Return exactly the lines from the one containing "о (тех. упаковка)" through the last line of the records below, both included, and leave out any pictures.

:::::

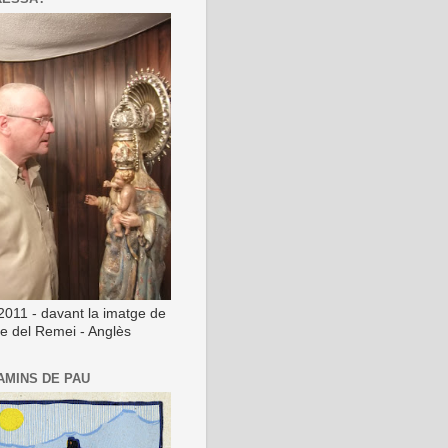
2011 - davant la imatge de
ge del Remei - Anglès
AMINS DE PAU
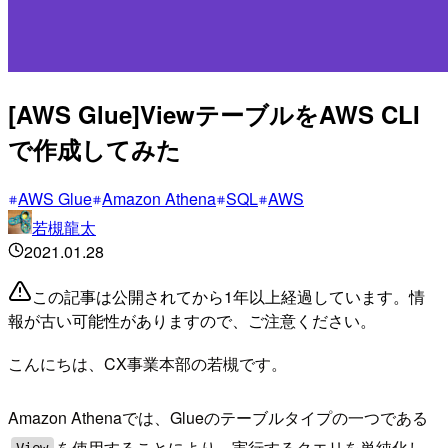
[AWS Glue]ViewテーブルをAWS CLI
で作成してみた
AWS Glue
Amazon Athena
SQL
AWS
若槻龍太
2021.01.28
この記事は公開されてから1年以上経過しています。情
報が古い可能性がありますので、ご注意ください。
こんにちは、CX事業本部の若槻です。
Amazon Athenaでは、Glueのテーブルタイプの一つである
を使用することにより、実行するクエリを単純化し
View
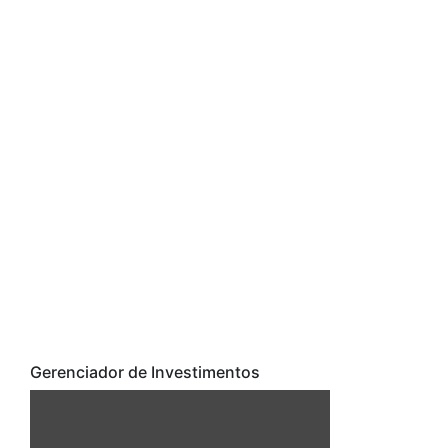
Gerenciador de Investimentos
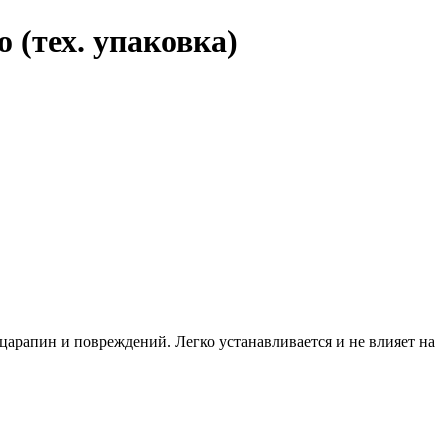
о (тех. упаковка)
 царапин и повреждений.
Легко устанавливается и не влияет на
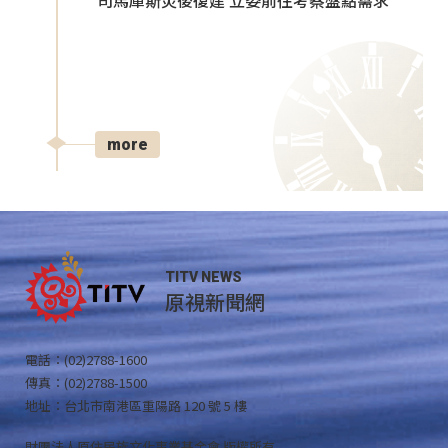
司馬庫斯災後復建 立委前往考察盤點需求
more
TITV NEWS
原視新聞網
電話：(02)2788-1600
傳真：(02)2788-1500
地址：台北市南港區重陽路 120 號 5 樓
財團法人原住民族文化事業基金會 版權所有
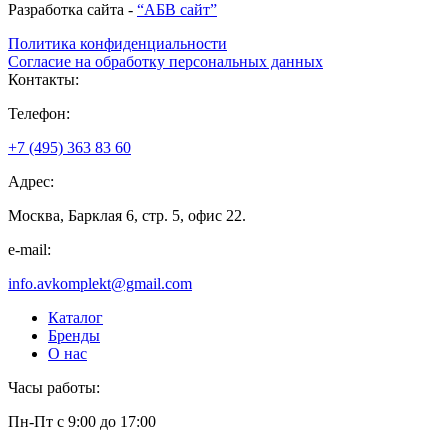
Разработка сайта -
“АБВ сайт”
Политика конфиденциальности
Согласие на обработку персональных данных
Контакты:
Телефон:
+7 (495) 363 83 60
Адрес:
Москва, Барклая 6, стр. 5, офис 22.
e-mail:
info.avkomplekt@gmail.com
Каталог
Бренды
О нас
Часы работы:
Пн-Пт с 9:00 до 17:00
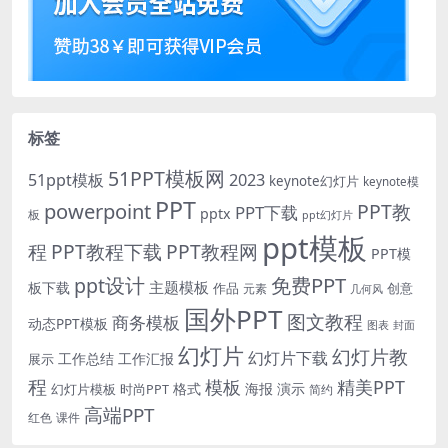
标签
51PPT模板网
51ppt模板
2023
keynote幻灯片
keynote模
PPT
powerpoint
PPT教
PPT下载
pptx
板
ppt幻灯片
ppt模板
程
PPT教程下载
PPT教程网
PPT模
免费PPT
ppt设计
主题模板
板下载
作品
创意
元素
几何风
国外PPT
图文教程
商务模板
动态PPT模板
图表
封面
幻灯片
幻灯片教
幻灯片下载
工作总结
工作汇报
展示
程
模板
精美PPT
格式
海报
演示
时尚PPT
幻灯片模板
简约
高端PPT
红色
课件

:::::

_Output of the task_:
о (тех. упаковка)
 царапин и повреждений.
Легко устанавливается и не влияет на
司馬庫斯災後復建 立委前往考察盤點需求
more
TITV NEWS
原視新聞網
電話：(02)2788-1600
傳真：(02)2788-1500
地址：台北市南港區重陽路 120 號 5 樓
財團法人原住民族文化事業基金會 版權所有
Разработка сайта -
“АБВ сайт”
Политика конфиденциальности
Согласие на обработку персональных данных
Контакты:
Телефон:
+7 (495) 363 83 60
Адрес:
Москва, Барклая 6, стр. 5, офис 22.
e-mail:
info.avkomplekt@gmail.com
Каталог
Бренды
О нас
Часы работы:
Пн-Пт с 9:00 до 17:00
标签
51PPT模板网
51ppt模板
2023
keynote幻灯片
keynote模
PPT
powerpoint
PPT教
PPT下载
pptx
板
ppt幻灯片
ppt模板
程
PPT教程下载
PPT教程网
PPT模
免费PPT
ppt设计
主题模板
板下载
作品
创意
元素
几何风
国外PPT
图文教程
商务模板
动态PPT模板
图表
封面
幻灯片
幻灯片教
幻灯片下载
工作总结
工作汇报
展示
程
模板
精美PPT
格式
海报
演示
时尚PPT
幻灯片模板
简约
高端PPT
红色
课件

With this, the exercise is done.